[WORK REQUEST] From the first line to the last, repeat the records exactly and skip the pictures.

[INFORMATION]
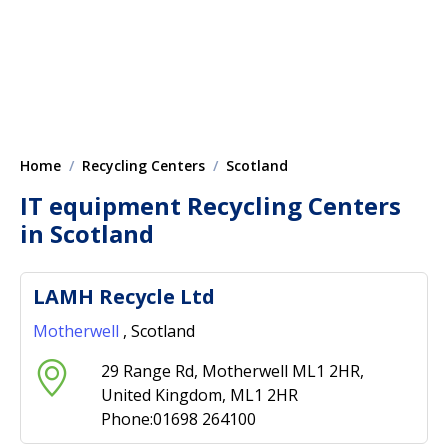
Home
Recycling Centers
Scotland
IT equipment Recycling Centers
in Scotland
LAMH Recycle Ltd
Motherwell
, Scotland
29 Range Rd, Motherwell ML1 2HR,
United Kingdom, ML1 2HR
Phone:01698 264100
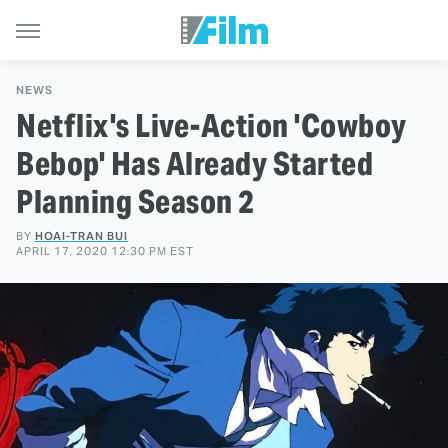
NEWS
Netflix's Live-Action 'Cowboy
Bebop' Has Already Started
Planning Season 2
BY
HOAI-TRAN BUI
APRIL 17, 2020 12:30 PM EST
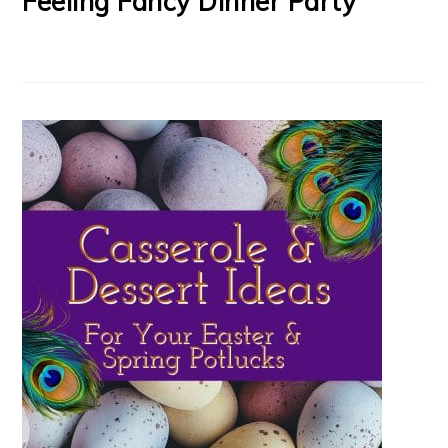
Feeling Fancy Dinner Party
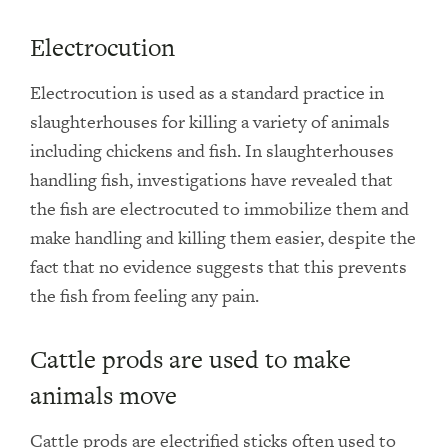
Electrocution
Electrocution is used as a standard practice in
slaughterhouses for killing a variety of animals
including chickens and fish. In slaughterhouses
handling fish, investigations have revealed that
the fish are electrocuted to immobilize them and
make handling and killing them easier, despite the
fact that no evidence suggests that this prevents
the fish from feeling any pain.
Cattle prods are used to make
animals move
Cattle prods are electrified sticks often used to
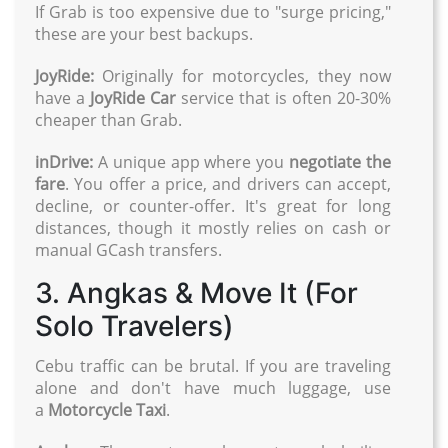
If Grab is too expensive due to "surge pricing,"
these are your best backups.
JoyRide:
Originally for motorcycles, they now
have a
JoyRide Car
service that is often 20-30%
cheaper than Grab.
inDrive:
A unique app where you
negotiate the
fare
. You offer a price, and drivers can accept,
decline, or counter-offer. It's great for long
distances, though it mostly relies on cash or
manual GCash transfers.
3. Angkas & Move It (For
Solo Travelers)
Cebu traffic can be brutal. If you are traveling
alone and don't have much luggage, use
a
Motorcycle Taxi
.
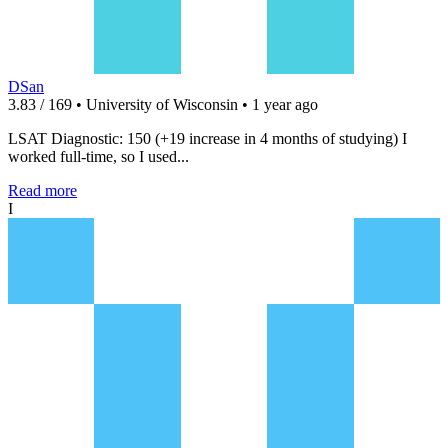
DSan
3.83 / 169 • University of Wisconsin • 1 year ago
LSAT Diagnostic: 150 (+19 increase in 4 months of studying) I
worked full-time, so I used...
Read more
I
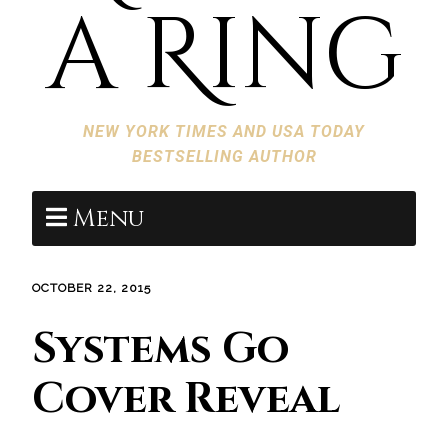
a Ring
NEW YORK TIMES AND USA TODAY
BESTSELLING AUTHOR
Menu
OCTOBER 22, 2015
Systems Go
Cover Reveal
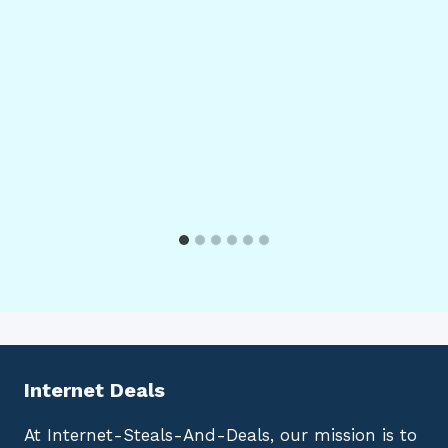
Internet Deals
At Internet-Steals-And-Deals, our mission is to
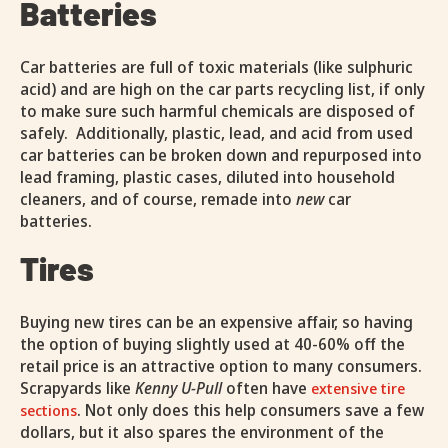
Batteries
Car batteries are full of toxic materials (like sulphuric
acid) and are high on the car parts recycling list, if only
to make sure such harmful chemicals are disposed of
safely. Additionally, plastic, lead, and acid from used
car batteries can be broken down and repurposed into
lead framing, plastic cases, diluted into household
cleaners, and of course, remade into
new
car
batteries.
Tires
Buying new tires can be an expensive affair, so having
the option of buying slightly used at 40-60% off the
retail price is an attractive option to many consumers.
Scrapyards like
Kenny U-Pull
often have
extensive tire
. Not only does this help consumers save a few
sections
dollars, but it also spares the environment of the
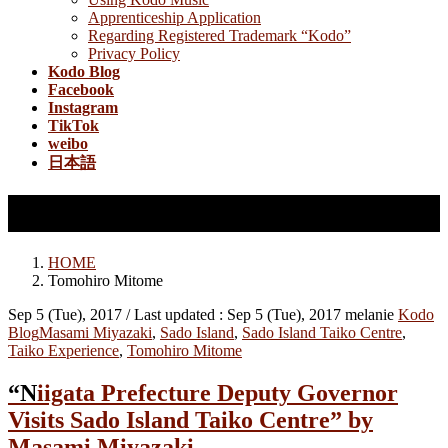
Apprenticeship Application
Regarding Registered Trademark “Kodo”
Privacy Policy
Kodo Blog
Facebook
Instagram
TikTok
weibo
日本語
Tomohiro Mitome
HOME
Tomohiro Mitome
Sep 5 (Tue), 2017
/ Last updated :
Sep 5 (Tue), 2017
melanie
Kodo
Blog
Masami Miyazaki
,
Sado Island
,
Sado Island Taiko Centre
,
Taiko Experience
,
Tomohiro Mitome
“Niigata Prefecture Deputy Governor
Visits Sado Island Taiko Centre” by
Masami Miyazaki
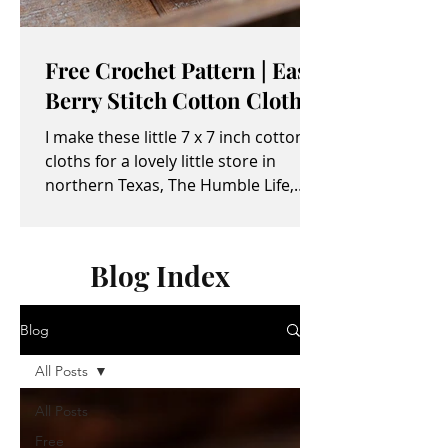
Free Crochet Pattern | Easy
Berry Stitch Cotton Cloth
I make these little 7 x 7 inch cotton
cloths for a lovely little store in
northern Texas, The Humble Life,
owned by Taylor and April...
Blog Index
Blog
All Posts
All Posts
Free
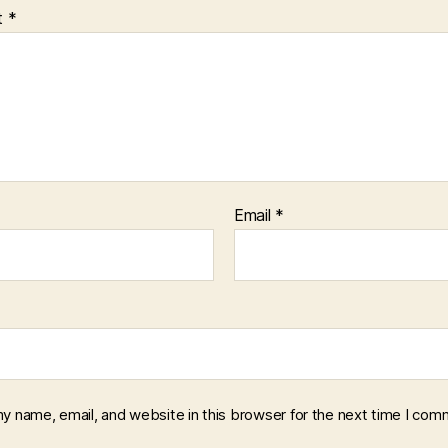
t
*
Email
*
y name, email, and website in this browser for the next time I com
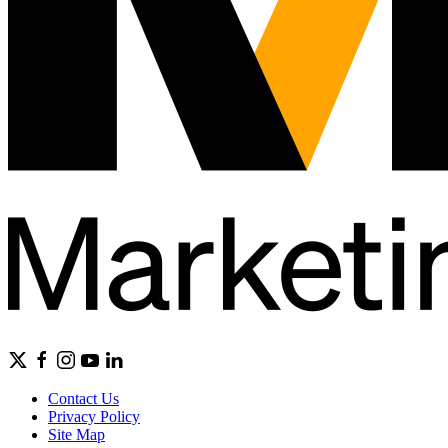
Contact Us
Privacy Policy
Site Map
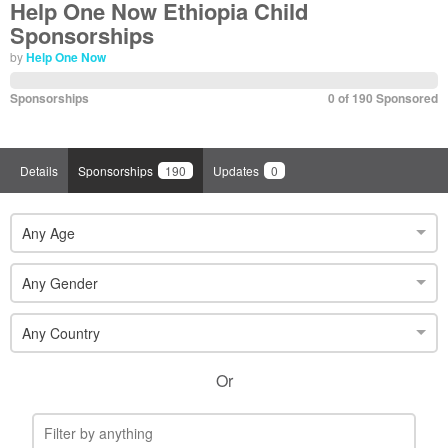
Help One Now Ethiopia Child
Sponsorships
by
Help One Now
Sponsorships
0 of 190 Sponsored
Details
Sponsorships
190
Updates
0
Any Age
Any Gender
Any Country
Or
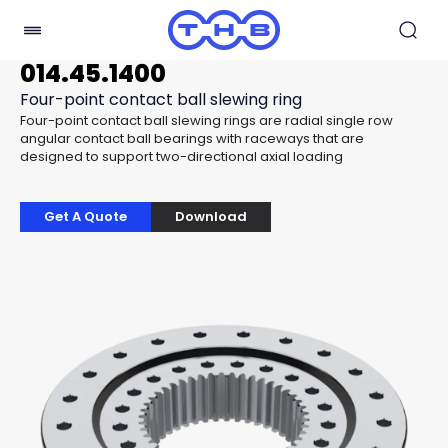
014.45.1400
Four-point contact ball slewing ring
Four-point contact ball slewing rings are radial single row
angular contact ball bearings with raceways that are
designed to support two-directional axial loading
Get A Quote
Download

[RESULT OF THIS EXERCISE]
Home
Recycling Centers
Scotland
IT equipment Recycling Centers
in Scotland
LAMH Recycle Ltd
Motherwell
, Scotland
29 Range Rd, Motherwell ML1 2HR,
United Kingdom, ML1 2HR
Phone:01698 264100
NEWS
Netflix's Live-Action 'Cowboy
Bebop' Has Already Started
Planning Season 2
BY
HOAI-TRAN BUI
APRIL 17, 2020 12:30 PM EST
Feeling Fancy Dinner Party
Electrocution
Electrocution is used as a standard practice in
slaughterhouses for killing a variety of animals
including chickens and fish. In slaughterhouses
handling fish, investigations have revealed that
the fish are electrocuted to immobilize them and
make handling and killing them easier, despite the
fact that no evidence suggests that this prevents
the fish from feeling any pain.
Cattle prods are used to make
animals move
Cattle prods are electrified sticks often used to
If Grab is too expensive due to "surge pricing,"
these are your best backups.
JoyRide:
Originally for motorcycles, they now
have a
JoyRide Car
service that is often 20-30%
cheaper than Grab.
inDrive:
A unique app where you
negotiate the
fare
. You offer a price, and drivers can accept,
decline, or counter-offer. It's great for long
distances, though it mostly relies on cash or
manual GCash transfers.
3. Angkas & Move It (For
Solo Travelers)
Cebu traffic can be brutal. If you are traveling
alone and don't have much luggage, use
a
Motorcycle Taxi
.
DSan
3.83 / 169 • University of Wisconsin • 1 year ago
LSAT Diagnostic: 150 (+19 increase in 4 months of studying) I
worked full-time, so I used...
Read more
I
a Ring
NEW YORK TIMES AND USA TODAY
BESTSELLING AUTHOR
Menu
OCTOBER 22, 2015
Systems Go
Cover Reveal
Internet Deals
At Internet-Steals-And-Deals, our mission is to
Batteries
Car batteries are full of toxic materials (like sulphuric
acid) and are high on the car parts recycling list, if only
to make sure such harmful chemicals are disposed of
safely. Additionally, plastic, lead, and acid from used
car batteries can be broken down and repurposed into
lead framing, plastic cases, diluted into household
cleaners, and of course, remade into
new
car
batteries.
Tires
Buying new tires can be an expensive affair, so having
the option of buying slightly used at 40-60% off the
retail price is an attractive option to many consumers.
Scrapyards like
Kenny U-Pull
often have
extensive tire
. Not only does this help consumers save a few
sections
dollars, but it also spares the environment of the
Apprenticeship Application
Regarding Registered Trademark “Kodo”
Privacy Policy
Kodo Blog
Facebook
Instagram
TikTok
weibo
日本語
Tomohiro Mitome
HOME
Tomohiro Mitome
Sep 5 (Tue), 2017
/ Last updated :
Sep 5 (Tue), 2017
melanie
Kodo
Blog
Masami Miyazaki
,
Sado Island
,
Sado Island Taiko Centre
,
Taiko Experience
,
Tomohiro Mitome
“Niigata Prefecture Deputy Governor
Visits Sado Island Taiko Centre” by
Masami Miyazaki
Free Crochet Pattern | Easy
Berry Stitch Cotton Cloth
I make these little 7 x 7 inch cotton
cloths for a lovely little store in
northern Texas, The Humble Life,
owned by Taylor and April...
Blog Index
Blog
All Posts
All Posts
Free
t
*
Email
*
y name, email, and website in this browser for the next time I com
Contact Us
Privacy Policy
Site Map
Help One Now Ethiopia Child
Sponsorships
by
Help One Now
Sponsorships
0 of 190 Sponsored
Details
Sponsorships
190
Updates
0
Any Age
Any Gender
Any Country
Or
014.45.1400
Four-point contact ball slewing ring
Four-point contact ball slewing rings are radial single row
angular contact ball bearings with raceways that are
designed to support two-directional axial loading
Get A Quote
Download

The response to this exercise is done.